For this project, nests were located by surveys from vehicles and on foot, through observation of incubating adults, systematic searching, incidental flushing of incubating adults and rope-dragging (dragging a 25 m rope, held between two fieldworkers, lightly across vegetation) to flush incubating adults.

The analysis in the resulting paper in IBIS focuses on 469 nests of three open-nesting species (Oystercatcher, Golden Plover and Whimbrel) and three species that hide their nests in tall vegetation (Redshank, Snipe and Black-tailed Godwit). The team recorded the habitat and vegetation structure around each nest (at the nest, within a 5 m x 5 m square and in a wider 50 m x 50 m square) and worked out which nests hatched successfully and which were predated. The date and time of predation were determined, where possible, with nest-cameras providing extra information for some nests. Cameras captured nest-predation events involving Arctic foxes, Arctic Skuas, Ravens and sheep.

Interestingly, 2015 and 2016 were very different wader breeding seasons. The graphic below shows the mean temperatures for the months from April through to July (encompassing the wader breeding season at this latitude) were much cooler in 2015 than in 2016, representing average monthly difference of between 1.5°C and 2.5°C. At high latitudes these figures translate into very different rates of vegetation growth.

pic pretty graph

First, find your nest

When nests were first located, their positions were marked and referenced using GPS. Eggs were floated in water to provide an estimate of laying date and thereby predict hatching date. As the chick develops within an egg, the density of the egg falls. A newly laid egg will lie on the bottom of the flotation vessel. Over the next few days the ‘blunt end’ rises until the egg is still touching the bottom but vertical. Eggs in the late-development stage float ‘point-end-down’, with the latest eggs floating at an angle to the vertical (method described by Liebezeit et al.).

pic skua-ed goldie eggs

This Golden Plover nest was probably predated by an Arctic Skua

Nests were considered successful if one or more eggs hatched, and predated nests were defined as those that were empty in advance of the predicted hatch date or those without any eggshell fragments in the nest (a sign of successful hatching). To determine the time and date of nest failures, iButton dataloggers were placed in a randomly selected subsample of nests. These loggers recorded a temperature trace every ten minutes. A sharp and permanent decline in nest temperature below incubation temperature indicates nest predation. In both study years, motion-triggered cameras were deployed on a sample of open-nesting species to determine the predator species active on these nests.

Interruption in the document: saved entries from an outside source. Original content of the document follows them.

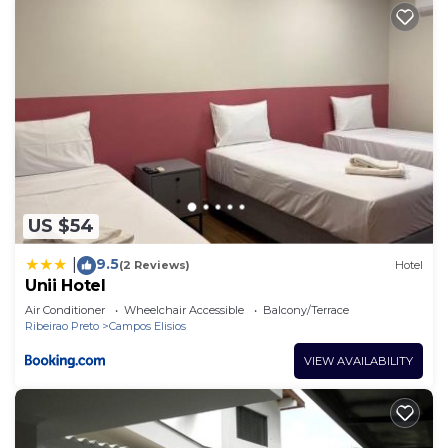
US $54
9.5
|
(2 Reviews)
Hotel
Unii Hotel
Air Conditioner
Wheelchair Accessible
Balcony/Terrace
Ribeirao Preto
Campos Elisios
VIEW AVAILABILITY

When each nest was first located, the percentage of eggs visible from directly above the nest was estimated and the habitat surrounding each nest was assessed in the field at three spatial scales: the nest cup, the 5 m x 5 m and the 50 m x 50 m area surrounding each nest. Details are in the paper.

Which nests survive through to hatching?

Over the breeding seasons of 2015 and 2016, the outcomes of 469 wader nests were assessed. 259 hatched successfully (55%), 192 were predated (41%), 13 were abandoned, 7 were trampled and 2 were mown. A nest-loss rate of 40% is fairly typical for ground-nesting waders, when compared to studies in different countries and habitats.

pic fox attack

Daily nest predation rates did not vary significantly in relation to the habitat heterogeneity or the extent to which the dominant habitat covered the area surrounding the nest, at either 5 m x 5 m or 50 m x 50 m scales. Most clutches were laid in habitats that were the same or similar to the surrounding areas. Where there were differences, the dissimilarity between the habitat at the nest cup and in the surrounding area did not influence daily nest predation rates for open- or closed-nest species. Although nest predation is high, at about 40%, incidence of predation events appears to be unpredictable – or even random.

pic snipe nest

In cold spring conditions, Icelandic Snipe are not able to hide their nests

Daily nest predation rates were significantly higher for closed nests (Redshank, Snipe and Black-tailed Godwit nests) in which a greater percentage of the clutch was visible. This suggests that the onset and rate of vegetation growth could potentially constrain the availability of suitable nesting locations for these species, and hence influence nest success, particularly among early season nests. This has been studied in Icelandic Black-tailed Godwits by José Alves and colleagues and is described in From local warming to range expansion.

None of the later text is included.